-- DATA EXTRACTS follows --
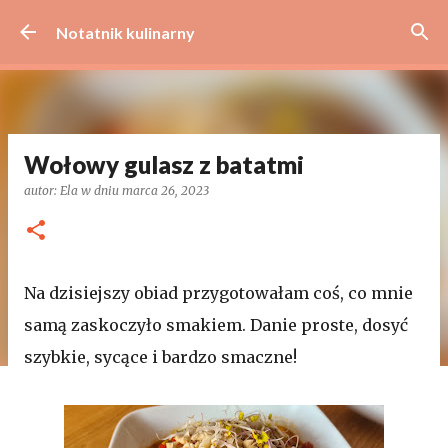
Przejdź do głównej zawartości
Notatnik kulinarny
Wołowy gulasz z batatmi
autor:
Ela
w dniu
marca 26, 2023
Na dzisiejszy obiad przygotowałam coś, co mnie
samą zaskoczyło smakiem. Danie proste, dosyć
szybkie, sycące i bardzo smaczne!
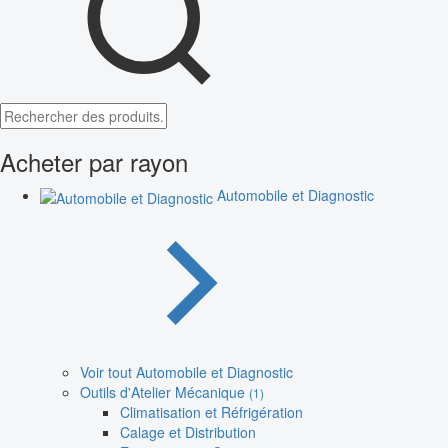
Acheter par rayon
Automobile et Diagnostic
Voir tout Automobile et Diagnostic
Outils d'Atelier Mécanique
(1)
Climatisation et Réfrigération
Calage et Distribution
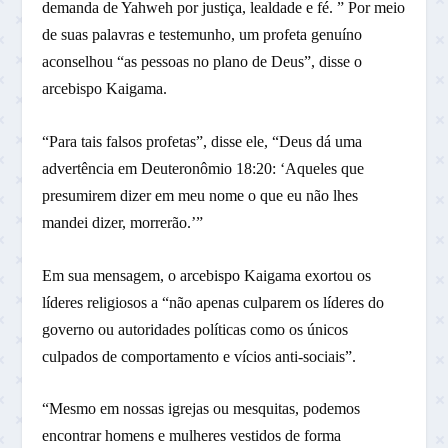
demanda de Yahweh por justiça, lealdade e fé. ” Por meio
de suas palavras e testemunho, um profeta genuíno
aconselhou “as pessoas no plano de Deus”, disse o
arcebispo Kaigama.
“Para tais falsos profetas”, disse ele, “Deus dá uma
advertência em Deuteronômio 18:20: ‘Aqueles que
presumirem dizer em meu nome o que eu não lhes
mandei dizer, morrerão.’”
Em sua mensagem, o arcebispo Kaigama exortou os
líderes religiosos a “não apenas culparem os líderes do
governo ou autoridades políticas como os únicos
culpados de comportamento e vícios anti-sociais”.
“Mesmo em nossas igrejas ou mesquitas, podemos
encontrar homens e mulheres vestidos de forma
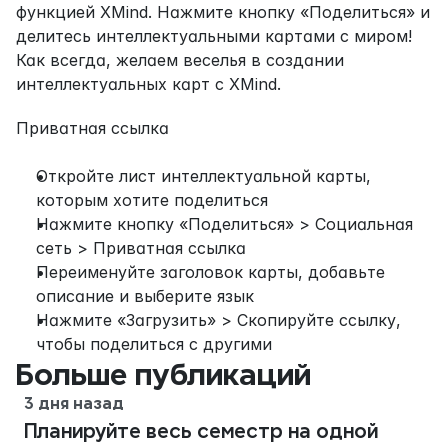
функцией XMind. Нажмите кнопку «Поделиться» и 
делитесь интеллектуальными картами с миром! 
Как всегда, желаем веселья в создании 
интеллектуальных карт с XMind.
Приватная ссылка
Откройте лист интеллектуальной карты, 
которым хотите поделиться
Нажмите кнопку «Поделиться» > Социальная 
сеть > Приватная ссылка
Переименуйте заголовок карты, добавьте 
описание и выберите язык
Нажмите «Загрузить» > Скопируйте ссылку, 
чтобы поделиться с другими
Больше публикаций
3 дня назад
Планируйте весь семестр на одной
-- DATA EXTRACTS concluded --
-- DATA EXTRACTS follows --
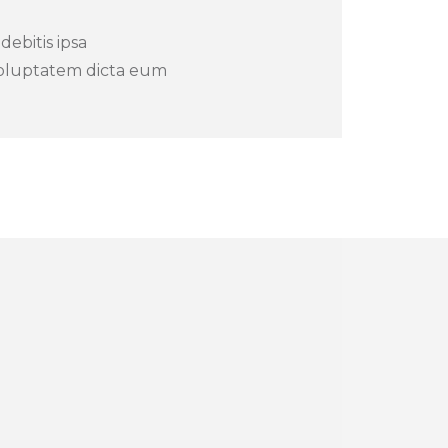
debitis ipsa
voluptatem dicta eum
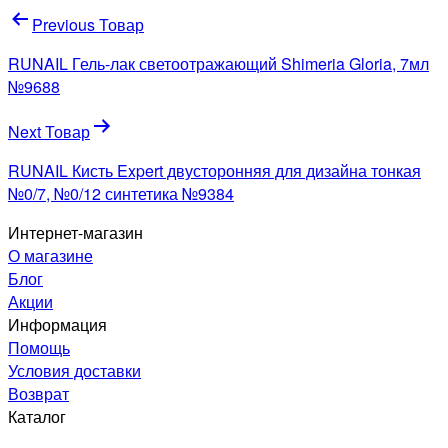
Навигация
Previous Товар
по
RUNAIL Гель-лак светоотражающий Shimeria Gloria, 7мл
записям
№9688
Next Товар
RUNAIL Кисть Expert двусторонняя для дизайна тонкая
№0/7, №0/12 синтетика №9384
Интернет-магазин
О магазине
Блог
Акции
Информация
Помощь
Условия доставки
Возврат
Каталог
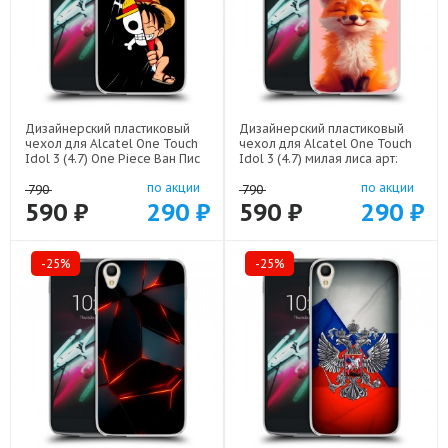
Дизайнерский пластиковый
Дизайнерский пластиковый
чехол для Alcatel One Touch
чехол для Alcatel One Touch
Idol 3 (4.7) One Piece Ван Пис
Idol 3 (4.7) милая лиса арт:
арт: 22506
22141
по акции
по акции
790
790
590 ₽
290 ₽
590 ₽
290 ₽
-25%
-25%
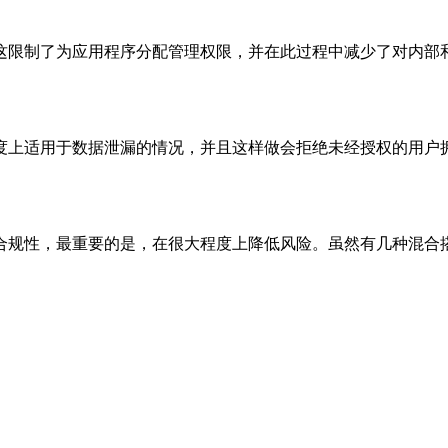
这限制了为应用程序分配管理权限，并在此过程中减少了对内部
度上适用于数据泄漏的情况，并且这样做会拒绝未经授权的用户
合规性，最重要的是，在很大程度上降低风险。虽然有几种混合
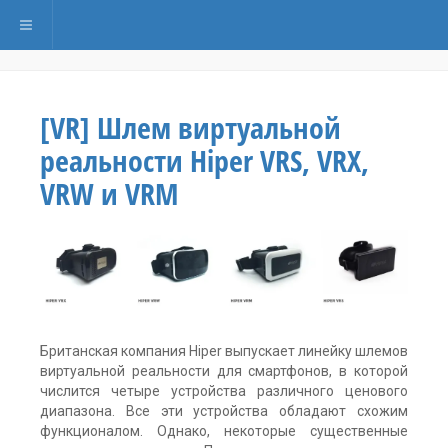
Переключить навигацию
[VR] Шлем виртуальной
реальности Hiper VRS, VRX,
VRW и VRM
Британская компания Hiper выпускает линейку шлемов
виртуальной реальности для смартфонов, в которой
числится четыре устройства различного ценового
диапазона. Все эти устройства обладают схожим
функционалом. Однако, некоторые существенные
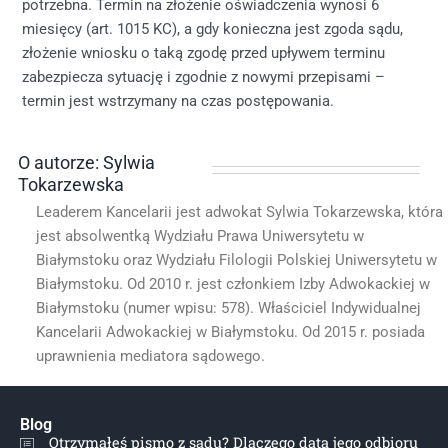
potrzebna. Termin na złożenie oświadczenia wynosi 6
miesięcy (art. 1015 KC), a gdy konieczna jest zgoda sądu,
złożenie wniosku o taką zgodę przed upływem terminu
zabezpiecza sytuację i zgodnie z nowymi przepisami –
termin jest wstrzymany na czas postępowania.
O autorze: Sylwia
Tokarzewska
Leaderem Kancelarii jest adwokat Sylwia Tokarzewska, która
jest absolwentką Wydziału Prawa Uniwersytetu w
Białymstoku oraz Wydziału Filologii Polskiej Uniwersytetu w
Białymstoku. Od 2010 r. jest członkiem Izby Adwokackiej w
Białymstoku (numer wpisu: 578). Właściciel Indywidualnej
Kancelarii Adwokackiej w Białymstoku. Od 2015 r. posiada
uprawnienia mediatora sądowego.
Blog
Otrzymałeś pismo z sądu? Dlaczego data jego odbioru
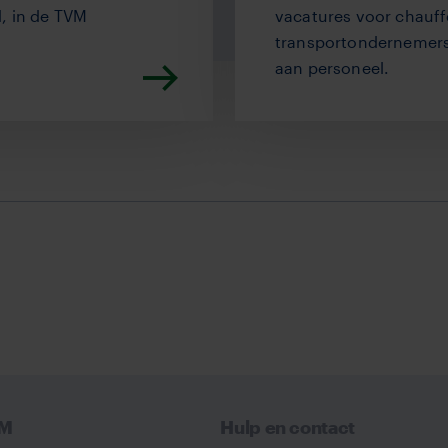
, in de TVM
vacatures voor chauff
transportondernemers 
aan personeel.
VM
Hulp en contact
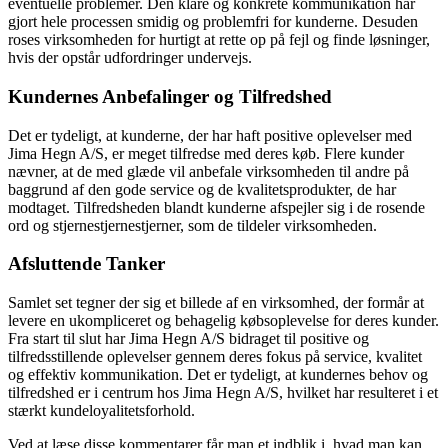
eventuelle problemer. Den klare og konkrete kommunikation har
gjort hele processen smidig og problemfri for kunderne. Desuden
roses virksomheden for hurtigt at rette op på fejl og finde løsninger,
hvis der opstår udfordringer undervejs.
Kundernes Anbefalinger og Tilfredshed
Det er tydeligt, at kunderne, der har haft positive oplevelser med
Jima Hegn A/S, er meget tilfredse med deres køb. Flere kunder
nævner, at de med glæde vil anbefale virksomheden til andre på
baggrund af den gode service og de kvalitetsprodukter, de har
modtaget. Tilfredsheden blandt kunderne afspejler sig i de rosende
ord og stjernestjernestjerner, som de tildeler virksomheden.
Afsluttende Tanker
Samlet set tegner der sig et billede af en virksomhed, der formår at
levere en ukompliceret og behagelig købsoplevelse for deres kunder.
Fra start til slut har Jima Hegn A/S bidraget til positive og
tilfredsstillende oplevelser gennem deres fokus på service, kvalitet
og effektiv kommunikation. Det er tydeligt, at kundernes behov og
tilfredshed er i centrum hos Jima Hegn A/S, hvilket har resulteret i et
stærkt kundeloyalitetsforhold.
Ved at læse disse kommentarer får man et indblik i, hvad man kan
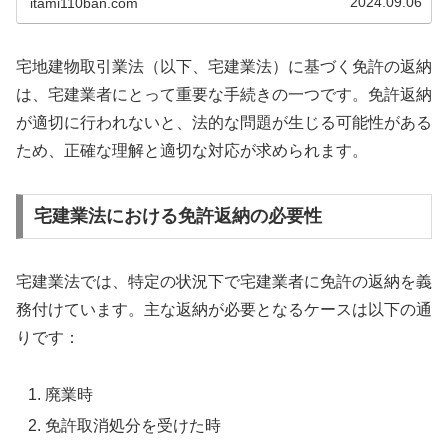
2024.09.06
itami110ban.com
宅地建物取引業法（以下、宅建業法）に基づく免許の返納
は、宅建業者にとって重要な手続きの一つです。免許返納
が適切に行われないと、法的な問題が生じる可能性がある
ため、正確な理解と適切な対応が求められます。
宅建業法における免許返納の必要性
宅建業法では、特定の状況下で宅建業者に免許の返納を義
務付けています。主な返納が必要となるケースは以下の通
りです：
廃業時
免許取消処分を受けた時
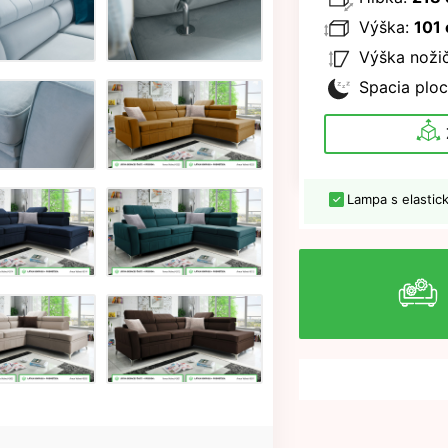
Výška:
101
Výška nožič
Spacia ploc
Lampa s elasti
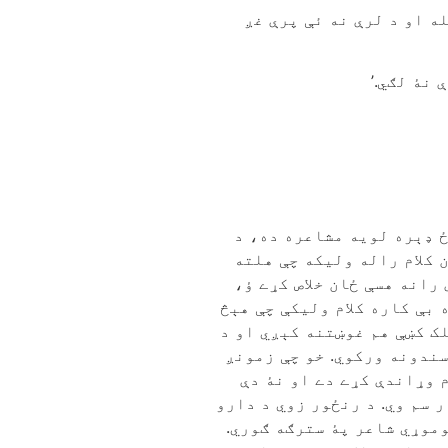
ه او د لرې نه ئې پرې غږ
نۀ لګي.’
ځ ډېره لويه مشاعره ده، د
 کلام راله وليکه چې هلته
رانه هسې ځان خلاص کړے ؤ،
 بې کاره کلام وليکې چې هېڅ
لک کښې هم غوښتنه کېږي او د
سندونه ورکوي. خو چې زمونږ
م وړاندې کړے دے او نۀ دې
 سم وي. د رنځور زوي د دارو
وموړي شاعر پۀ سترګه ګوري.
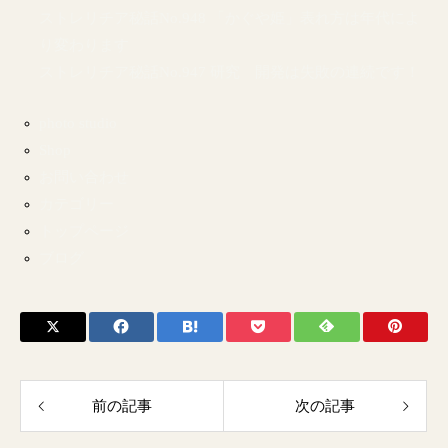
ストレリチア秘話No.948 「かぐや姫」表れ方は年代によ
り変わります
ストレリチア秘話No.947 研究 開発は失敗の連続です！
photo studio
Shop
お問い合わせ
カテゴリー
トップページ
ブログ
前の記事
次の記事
-- DATA EXTRACTS concluded --
Within the data above, the lines from the one with "O autorze: Sylwia" to the one with "Białymstoku. Od 2010" must be repeated exactly; no other line belongs in the answer.

_SOLVED PROBLEM_
O autorze: Sylwia
Tokarzewska
Leaderem Kancelarii jest adwokat Sylwia Tokarzewska, która
jest absolwentką Wydziału Prawa Uniwersytetu w
Białymstoku oraz Wydziału Filologii Polskiej Uniwersytetu w
Białymstoku. Od 2010 r. jest członkiem Izby Adwokackiej w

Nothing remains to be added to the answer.